**What the task requires**: Nothing goes in the answer except the line that contains "Guide no. 10" and the lines after it to the end of the material below, unchanged.

**Source data**:
-*-*-

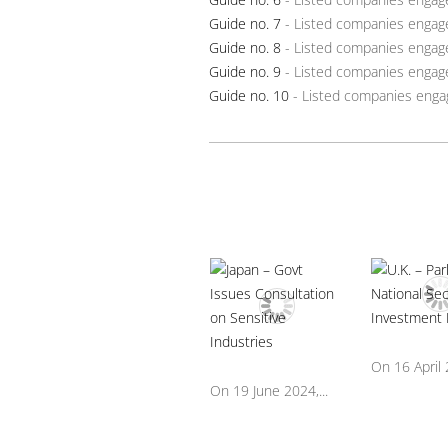
Guide no. 7
- Listed companies engag
Guide no. 8
- Listed companies engage
Guide no. 9
- Listed companies engage
Guide no. 10
- Listed companies engag
On 16 April 2
On 19 June 2024,...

-*-*-

**Result of this exercise**:
Guide no. 10
- Listed companies engag
On 16 April 2
On 19 June 2024,...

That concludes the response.